- Opening Delimiter -

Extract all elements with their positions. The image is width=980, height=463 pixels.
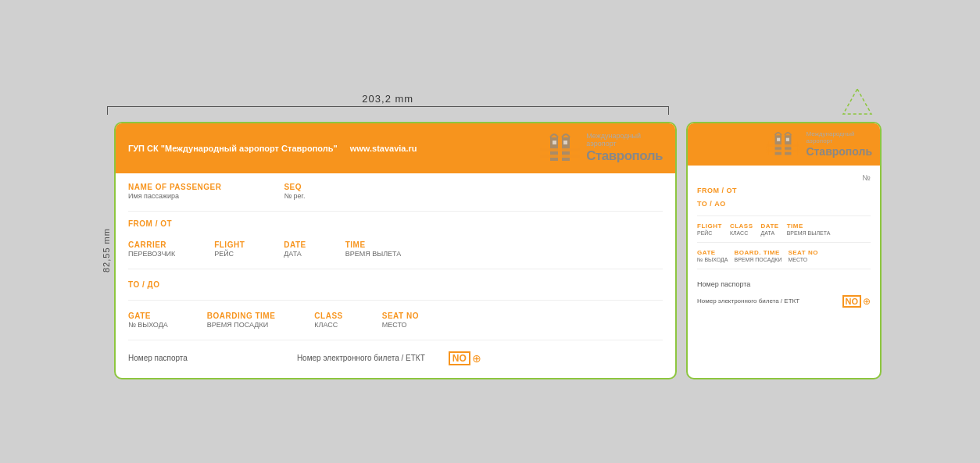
- gate-field: GATE № ВЫХОДА: [128, 312, 168, 329]
- stub-date-field: DATE ДАТА: [761, 223, 779, 236]
- to-row: TO / ДО: [128, 280, 663, 289]
- svg-rect-8: [769, 141, 799, 155]
- from-row: FROM / ОТ: [128, 219, 663, 228]
- stub-gate-field: GATE № ВЫХОДА: [697, 249, 728, 262]
- divider-1: [128, 211, 663, 212]
- stub-airport-logo: Международный аэропорт Ставрополь: [765, 130, 872, 159]
- airport-city-name: Ставрополь: [586, 148, 663, 164]
- stub-class-field: CLASS КЛАСС: [730, 223, 753, 236]
- svg-rect-14: [786, 137, 789, 141]
- main-header-bar: ГУП СК "Международный аэропорт Ставропол…: [116, 123, 675, 173]
- stub-eticket-label: Номер электронного билета / ЕТКТ: [697, 297, 799, 305]
- stub-time-field: TIME ВРЕМЯ ВЫЛЕТА: [787, 223, 831, 236]
- stub-seat-field: SEAT NO МЕСТО: [788, 249, 817, 262]
- stub-barcode-icon: ⊕: [863, 296, 871, 307]
- svg-rect-13: [777, 137, 780, 141]
- class-field: CLASS КЛАСС: [314, 312, 342, 329]
- company-name: ГУП СК "Международный аэропорт Ставропол…: [128, 144, 338, 153]
- date-field: DATE ДАТА: [284, 240, 306, 258]
- divider-4: [128, 340, 663, 340]
- barcode-icon-main: ⊕: [472, 352, 481, 365]
- from-field: FROM / ОТ: [128, 219, 172, 228]
- seat-field: SEAT NO МЕСТО: [382, 312, 419, 329]
- no-badge-main: NO: [449, 351, 470, 365]
- carrier-field: CARRIER ПЕРЕВОЗЧИК: [128, 240, 175, 258]
- main-airport-logo: Международный аэропорт Ставрополь: [538, 131, 663, 166]
- boarding-time-field: BOARDING TIME ВРЕМЯ ПОСАДКИ: [207, 312, 276, 329]
- svg-rect-1: [542, 145, 578, 161]
- airport-building-icon: [538, 131, 581, 166]
- airport-intl-label: Международный: [586, 132, 663, 141]
- time-field: TIME ВРЕМЯ ВЫЛЕТА: [345, 240, 402, 258]
- svg-rect-4: [540, 148, 580, 151]
- svg-rect-12: [767, 149, 800, 151]
- to-field: TO / ДО: [128, 280, 159, 289]
- main-ticket-body: Name of passenger Имя пассажира SEQ № pe…: [116, 173, 675, 378]
- passenger-name-field: Name of passenger Имя пассажира: [128, 183, 221, 200]
- website: www.stavavia.ru: [350, 144, 417, 153]
- flight-details-row: CARRIER ПЕРЕВОЗЧИК FLIGHT РЕЙС DATE ДАТА: [128, 240, 663, 258]
- stub-from-field: FROM / ОТ: [697, 187, 871, 194]
- svg-rect-6: [553, 141, 556, 144]
- stub-gate-row: GATE № ВЫХОДА Board. Time ВРЕМЯ ПОСАДКИ …: [697, 249, 871, 262]
- width-dimension: 203,2 mm: [362, 93, 413, 105]
- gate-details-row: GATE № ВЫХОДА BOARDING TIME ВРЕМЯ ПОСАДК…: [128, 312, 663, 329]
- main-boarding-pass: ГУП СК "Международный аэропорт Ставропол…: [114, 122, 677, 379]
- svg-rect-5: [540, 155, 580, 158]
- passenger-seq-row: Name of passenger Имя пассажира SEQ № pe…: [128, 183, 663, 200]
- stub-passport-label: Номер паспорта: [697, 280, 750, 288]
- stub-flight-field: FLIGHT РЕЙС: [697, 223, 722, 236]
- divider-3: [128, 300, 663, 301]
- stub-num-label: №: [862, 173, 871, 182]
- stub-ticket-body: № FROM / ОТ TO / АО FLIGHT: [688, 166, 880, 378]
- corner-triangle-icon: [842, 87, 873, 116]
- stub-no-badge: NO: [842, 295, 862, 308]
- eticket-label: Номер электронного билета / ЕТКТ: [297, 354, 425, 362]
- svg-rect-7: [563, 141, 567, 144]
- stub-flight-row: FLIGHT РЕЙС CLASS КЛАСС DATE ДАТА TIME: [697, 223, 871, 236]
- flight-field: FLIGHT РЕЙС: [214, 240, 245, 258]
- svg-marker-0: [843, 89, 871, 114]
- height-dimension-label: 82,55 mm: [98, 122, 114, 379]
- divider-2: [128, 269, 663, 269]
- stub-to-field: TO / АО: [697, 200, 871, 208]
- stub-eticket-row: Номер электронного билета / ЕТКТ NO ⊕: [697, 295, 871, 308]
- stub-passport-row: Номер паспорта: [697, 276, 871, 290]
- passport-label: Номер паспорта: [128, 354, 188, 362]
- svg-rect-11: [767, 144, 800, 147]
- stub-board-time-field: Board. Time ВРЕМЯ ПОСАДКИ: [734, 249, 781, 262]
- stub-boarding-pass: Международный аэропорт Ставрополь № FROM: [686, 122, 882, 379]
- airport-type-label: аэропорт: [586, 140, 663, 148]
- stub-airport-intl-label: Международный: [806, 130, 872, 138]
- passport-eticket-row: Номер паспорта Номер электронного билета…: [128, 351, 663, 365]
- stub-airport-city-name: Ставрополь: [806, 145, 872, 158]
- stub-airport-building-icon: [765, 130, 801, 159]
- stub-airport-type-label: аэропорт: [806, 137, 872, 145]
- seq-field: SEQ № per.: [284, 183, 305, 200]
- stub-header-bar: Международный аэропорт Ставрополь: [688, 123, 880, 166]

- Closing Delimiter -

**What to work on:**
Reproduce each line of the records exactly and exclude any images.

**Output for this exercise:**
Extract all elements with their positions. The image is width=980, height=463 pixels.
- gate-field: GATE № ВЫХОДА: [128, 312, 168, 329]
- stub-date-field: DATE ДАТА: [761, 223, 779, 236]
- to-row: TO / ДО: [128, 280, 663, 289]
- svg-rect-8: [769, 141, 799, 155]
- from-row: FROM / ОТ: [128, 219, 663, 228]
- stub-gate-field: GATE № ВЫХОДА: [697, 249, 728, 262]
- divider-1: [128, 211, 663, 212]
- stub-airport-logo: Международный аэропорт Ставрополь: [765, 130, 872, 159]
- airport-city-name: Ставрополь: [586, 148, 663, 164]
- stub-class-field: CLASS КЛАСС: [730, 223, 753, 236]
- svg-rect-14: [786, 137, 789, 141]
- main-header-bar: ГУП СК "Международный аэропорт Ставропол…: [116, 123, 675, 173]
- stub-eticket-label: Номер электронного билета / ЕТКТ: [697, 297, 799, 305]
- stub-time-field: TIME ВРЕМЯ ВЫЛЕТА: [787, 223, 831, 236]
- stub-seat-field: SEAT NO МЕСТО: [788, 249, 817, 262]
- stub-barcode-icon: ⊕: [863, 296, 871, 307]
- svg-rect-13: [777, 137, 780, 141]
- class-field: CLASS КЛАСС: [314, 312, 342, 329]
- company-name: ГУП СК "Международный аэропорт Ставропол…: [128, 144, 338, 153]
- date-field: DATE ДАТА: [284, 240, 306, 258]
- divider-4: [128, 340, 663, 340]
- barcode-icon-main: ⊕: [472, 352, 481, 365]
- from-field: FROM / ОТ: [128, 219, 172, 228]
- seat-field: SEAT NO МЕСТО: [382, 312, 419, 329]
- no-badge-main: NO: [449, 351, 470, 365]
- carrier-field: CARRIER ПЕРЕВОЗЧИК: [128, 240, 175, 258]
- main-airport-logo: Международный аэропорт Ставрополь: [538, 131, 663, 166]
- boarding-time-field: BOARDING TIME ВРЕМЯ ПОСАДКИ: [207, 312, 276, 329]
- svg-rect-1: [542, 145, 578, 161]
- airport-building-icon: [538, 131, 581, 166]
- airport-intl-label: Международный: [586, 132, 663, 141]
- time-field: TIME ВРЕМЯ ВЫЛЕТА: [345, 240, 402, 258]
- svg-rect-4: [540, 148, 580, 151]
- svg-rect-12: [767, 149, 800, 151]
- to-field: TO / ДО: [128, 280, 159, 289]
- main-ticket-body: Name of passenger Имя пассажира SEQ № pe…: [116, 173, 675, 378]
- passenger-name-field: Name of passenger Имя пассажира: [128, 183, 221, 200]
- website: www.stavavia.ru: [350, 144, 417, 153]
- flight-details-row: CARRIER ПЕРЕВОЗЧИК FLIGHT РЕЙС DATE ДАТА: [128, 240, 663, 258]
- stub-from-field: FROM / ОТ: [697, 187, 871, 194]
- svg-rect-6: [553, 141, 556, 144]
- stub-gate-row: GATE № ВЫХОДА Board. Time ВРЕМЯ ПОСАДКИ …: [697, 249, 871, 262]
- width-dimension: 203,2 mm: [362, 93, 413, 105]
- gate-details-row: GATE № ВЫХОДА BOARDING TIME ВРЕМЯ ПОСАДК…: [128, 312, 663, 329]
- main-boarding-pass: ГУП СК "Международный аэропорт Ставропол…: [114, 122, 677, 379]
- svg-rect-5: [540, 155, 580, 158]
- passenger-seq-row: Name of passenger Имя пассажира SEQ № pe…: [128, 183, 663, 200]
- stub-passport-label: Номер паспорта: [697, 280, 750, 288]
- stub-flight-field: FLIGHT РЕЙС: [697, 223, 722, 236]
- divider-3: [128, 300, 663, 301]
- stub-num-label: №: [862, 173, 871, 182]
- stub-ticket-body: № FROM / ОТ TO / АО FLIGHT: [688, 166, 880, 378]
- corner-triangle-icon: [842, 87, 873, 116]
- stub-no-badge: NO: [842, 295, 862, 308]
- eticket-label: Номер электронного билета / ЕТКТ: [297, 354, 425, 362]
- svg-rect-7: [563, 141, 567, 144]
- stub-flight-row: FLIGHT РЕЙС CLASS КЛАСС DATE ДАТА TIME: [697, 223, 871, 236]
- flight-field: FLIGHT РЕЙС: [214, 240, 245, 258]
- svg-marker-0: [843, 89, 871, 114]
- height-dimension-label: 82,55 mm: [98, 122, 114, 379]
- divider-2: [128, 269, 663, 269]
- stub-to-field: TO / АО: [697, 200, 871, 208]
- stub-eticket-row: Номер электронного билета / ЕТКТ NO ⊕: [697, 295, 871, 308]
- stub-passport-row: Номер паспорта: [697, 276, 871, 290]
- passport-label: Номер паспорта: [128, 354, 188, 362]
- svg-rect-11: [767, 144, 800, 147]
- stub-board-time-field: Board. Time ВРЕМЯ ПОСАДКИ: [734, 249, 781, 262]
- stub-boarding-pass: Международный аэропорт Ставрополь № FROM: [686, 122, 882, 379]
- airport-type-label: аэропорт: [586, 140, 663, 148]
- stub-airport-intl-label: Международный: [806, 130, 872, 138]
- passport-eticket-row: Номер паспорта Номер электронного билета…: [128, 351, 663, 365]
- stub-airport-city-name: Ставрополь: [806, 145, 872, 158]
- stub-airport-building-icon: [765, 130, 801, 159]
- stub-airport-type-label: аэропорт: [806, 137, 872, 145]
- seq-field: SEQ № per.: [284, 183, 305, 200]
- stub-header-bar: Международный аэропорт Ставрополь: [688, 123, 880, 166]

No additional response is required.